The UK Chief of the Air Staff (CAS), Air Chief Marshal (ACM) Richard Knighton, called on Nato to conduct an operational level exercise in Europe to test command and control (C2) among allies.
“We need to test, train, and educate our people in the real world,” Knighton stressed to international counterparts during the Chief of the Air Staff’s Global Air and Space Chief’s Conference on 17 July 2025.
The CAS pointed to a recent exercise led by the United States Air Force Warfare Center, which hosted more than 10,000 air force personnel among Australia, Canada, the UK and US from California in February this year.

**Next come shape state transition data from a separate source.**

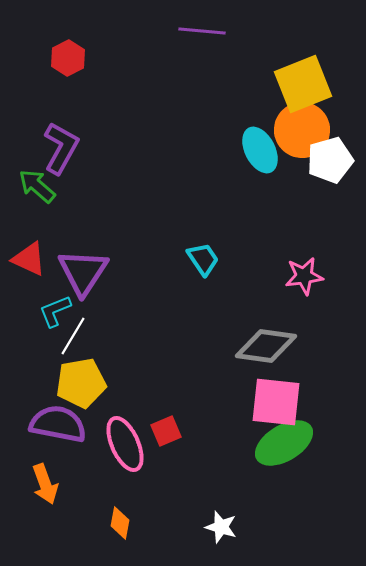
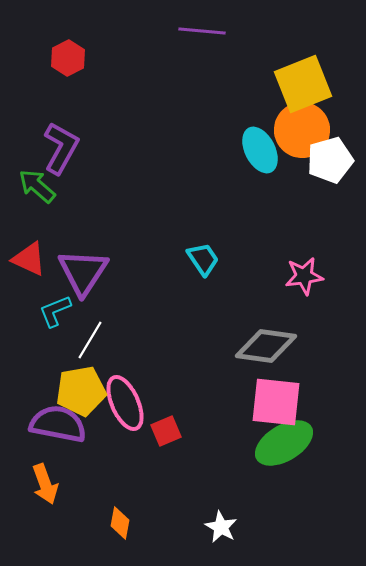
white line: moved 17 px right, 4 px down
yellow pentagon: moved 8 px down
pink ellipse: moved 41 px up
white star: rotated 12 degrees clockwise
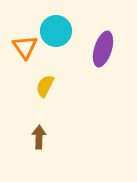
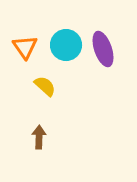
cyan circle: moved 10 px right, 14 px down
purple ellipse: rotated 36 degrees counterclockwise
yellow semicircle: rotated 105 degrees clockwise
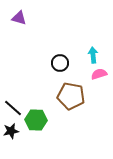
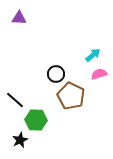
purple triangle: rotated 14 degrees counterclockwise
cyan arrow: rotated 56 degrees clockwise
black circle: moved 4 px left, 11 px down
brown pentagon: rotated 16 degrees clockwise
black line: moved 2 px right, 8 px up
black star: moved 9 px right, 9 px down; rotated 14 degrees counterclockwise
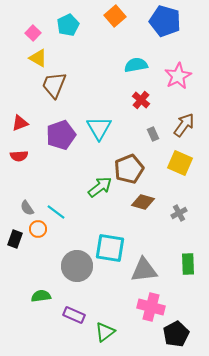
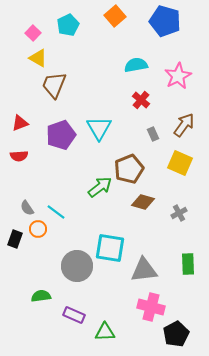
green triangle: rotated 35 degrees clockwise
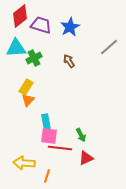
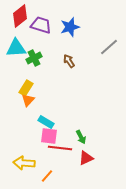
blue star: rotated 12 degrees clockwise
yellow rectangle: moved 1 px down
cyan rectangle: rotated 49 degrees counterclockwise
green arrow: moved 2 px down
orange line: rotated 24 degrees clockwise
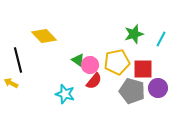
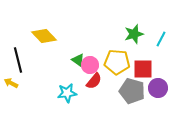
yellow pentagon: rotated 15 degrees clockwise
cyan star: moved 2 px right, 1 px up; rotated 24 degrees counterclockwise
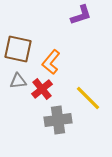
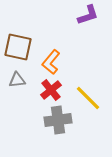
purple L-shape: moved 7 px right
brown square: moved 2 px up
gray triangle: moved 1 px left, 1 px up
red cross: moved 9 px right, 1 px down
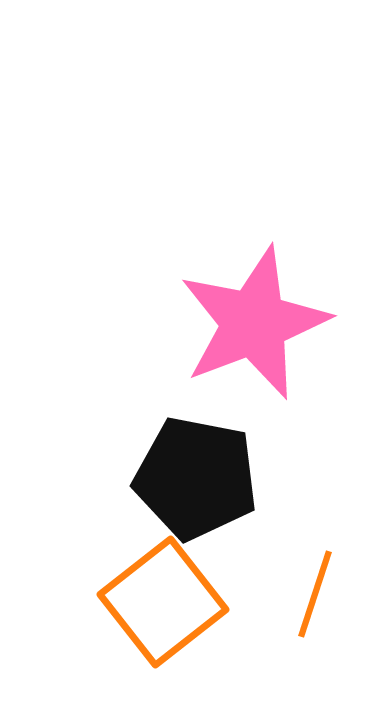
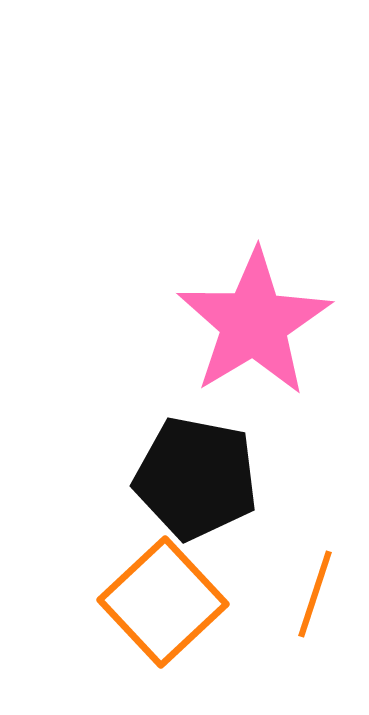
pink star: rotated 10 degrees counterclockwise
orange square: rotated 5 degrees counterclockwise
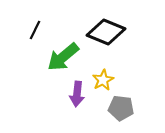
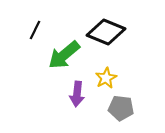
green arrow: moved 1 px right, 2 px up
yellow star: moved 3 px right, 2 px up
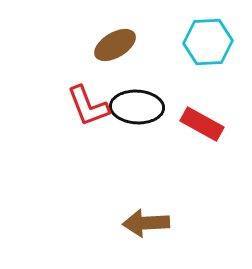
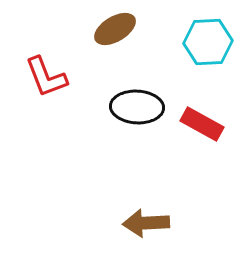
brown ellipse: moved 16 px up
red L-shape: moved 42 px left, 29 px up
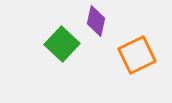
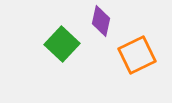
purple diamond: moved 5 px right
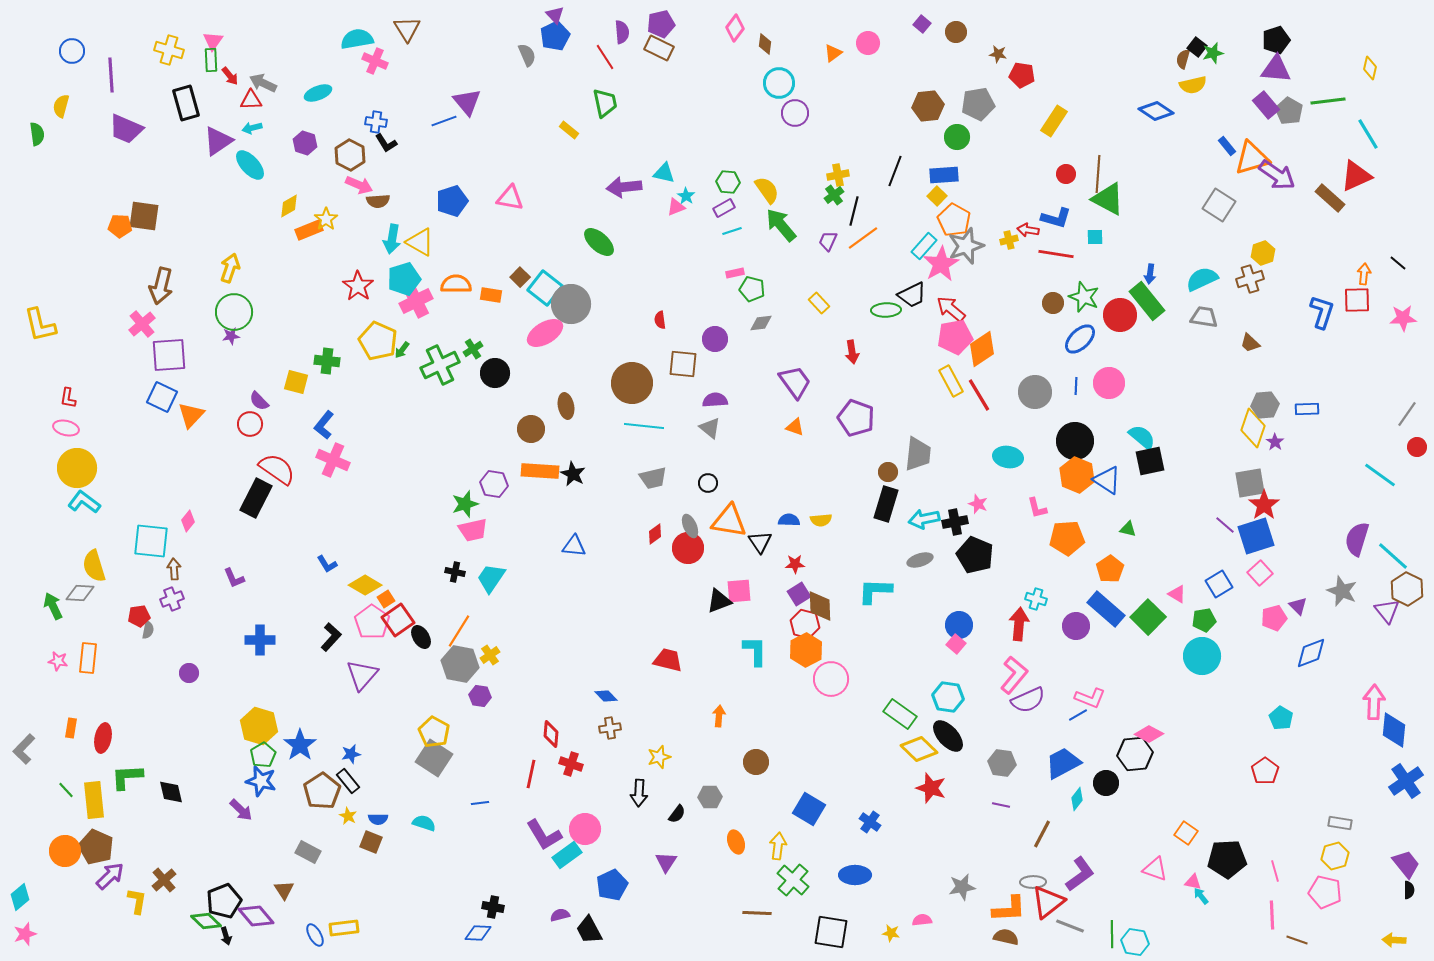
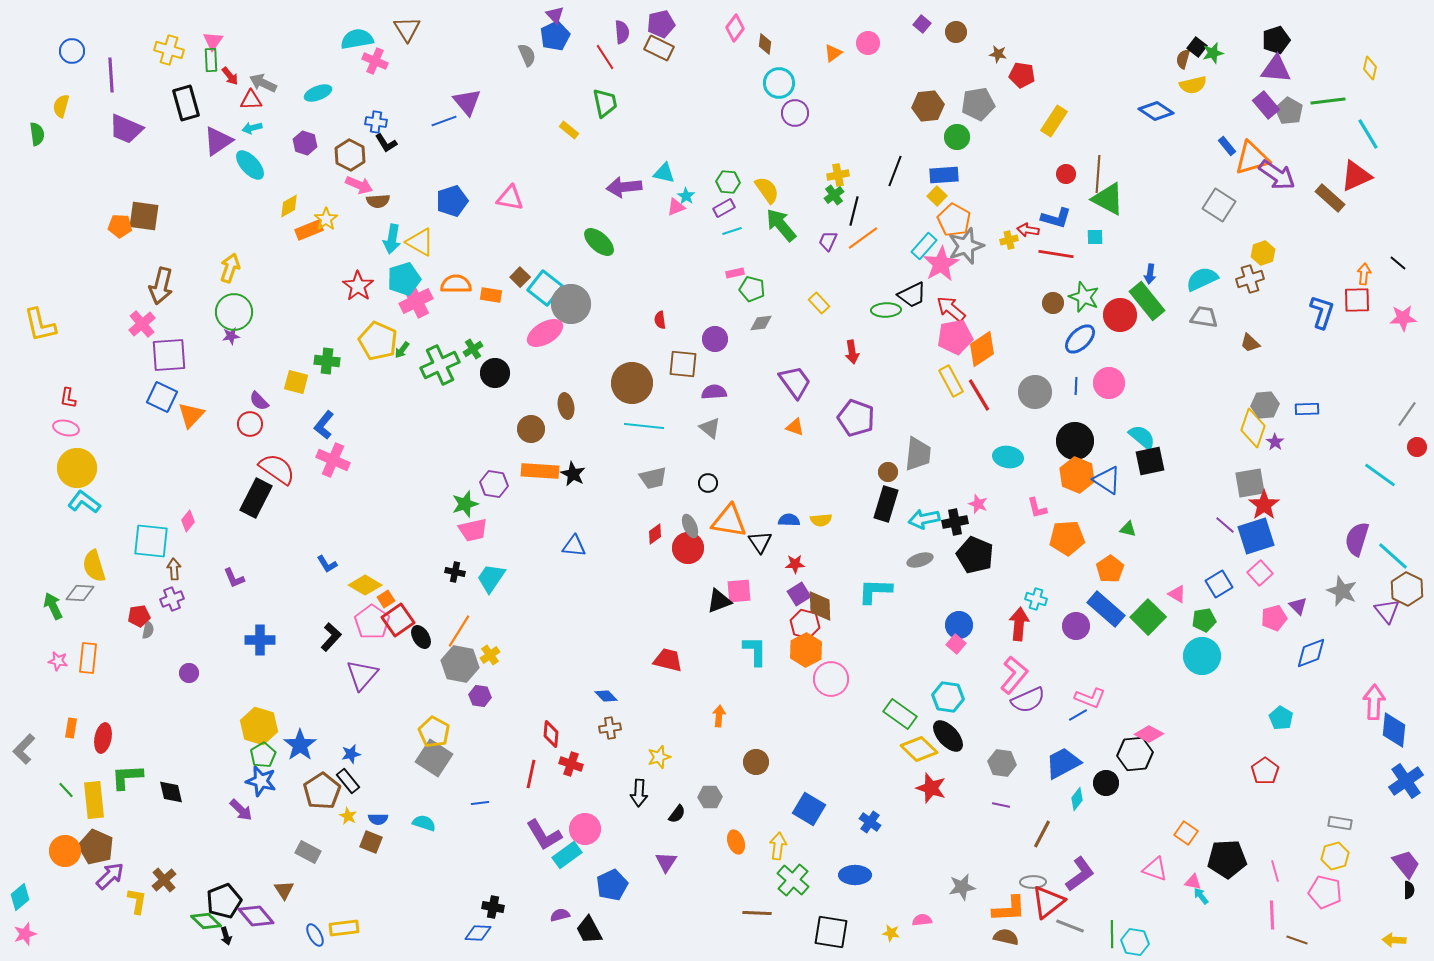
purple semicircle at (715, 400): moved 1 px left, 8 px up
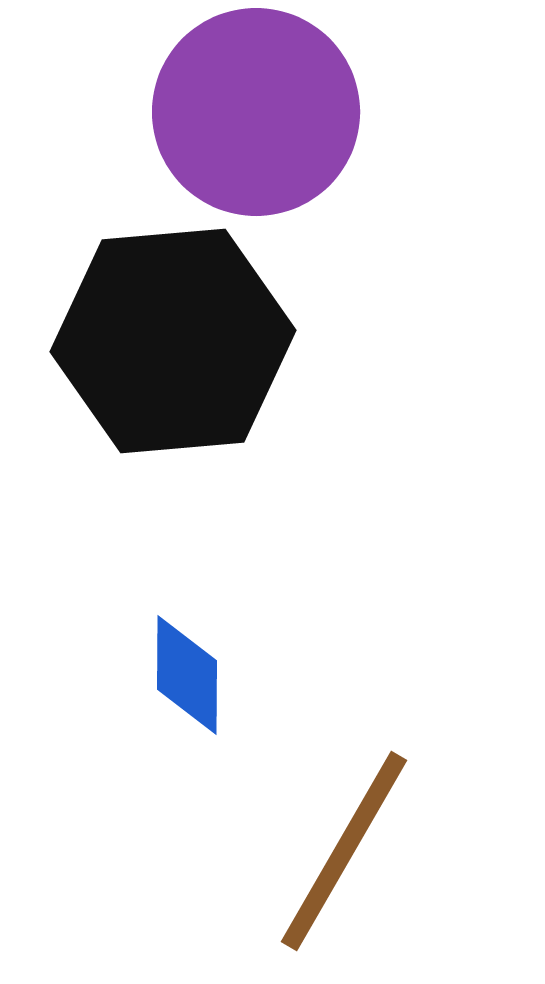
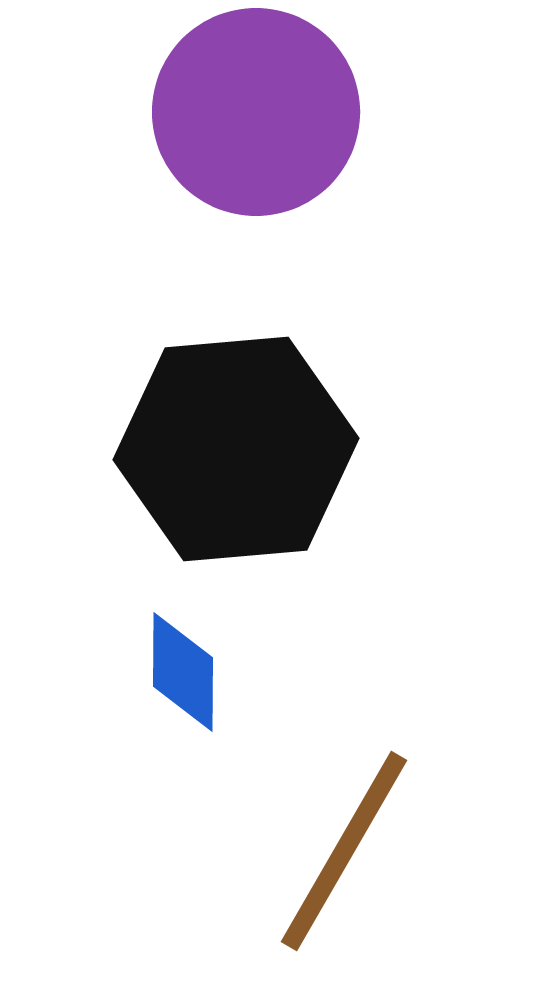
black hexagon: moved 63 px right, 108 px down
blue diamond: moved 4 px left, 3 px up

“Exercises like Bamboo Eagle [25-1] provide high end, multi domain, multinational, long range exercises where we can test and train ourselves against these kinds of scenarios”.
However, the European continent, which covers less than four million square miles, has proved far less conducive to the large-scale exercises that are played out across the Indo-Pacific expanse, which is considerably larger, exceeding one hundred million square miles.
But this is not impossible as another 10,000 troops from nine different nations proved earlier this year in Nato Exercise Steadfast Dart, which took place in Bulgaria, Romania, and Greece. Although, the aim was to project the Allied Response Force rather than enhancing C2.

In his speech, the CAS suggested that Finland and Sweden “are keen to help” as their airspace would be able to cater to this ambitious, operational level exercise across all domains with unrestricted airspace in the Arctic clime.
“We’ve talked and sat around the Nato air chief’s table about creating some airspace that we can turn on and off” for military use over the North Sea, for example. “But for our agencies and our airlines, [it was] all just a bit too difficult,” the CAS acknowledged.
“We can think about how we run a particular mission at a tactical level, integrating multiple effects. We do that really well” already, Knighton observed. This is demonstrated by the Nato air policing initiative with four to six jets at any one time on a rotational basis.
Real world and simulation
The Royal Air Force (RAF), meanwhile, resolved this containment by leaning increasingly on simulation training systems such as Gladiator.
Gladiator functions as a central hub that integrates single-purpose simulators into one virtual environment allowing operators with different roles to train together. In April this year, the service contracted Boeing, the original equipment manufacturer, to add even more siloed simulators to the hub, growing the UK’s virtual training space.
Knighton had previously sat alongside his predecessor, ACM Mike Wigston, as the two pressed the virtues of cost-effectiveness and experimentation that come with operating in a simulated environment during a Defence Committee hearing in February 2023.
Of course, it is not black and white. The USAF, with the help of Cubic Defense, has demonstrated the perks of a live, virtual and constructive environment using their SLATE pods on live fighter aircraft, replicating the adversary, against a live blue force.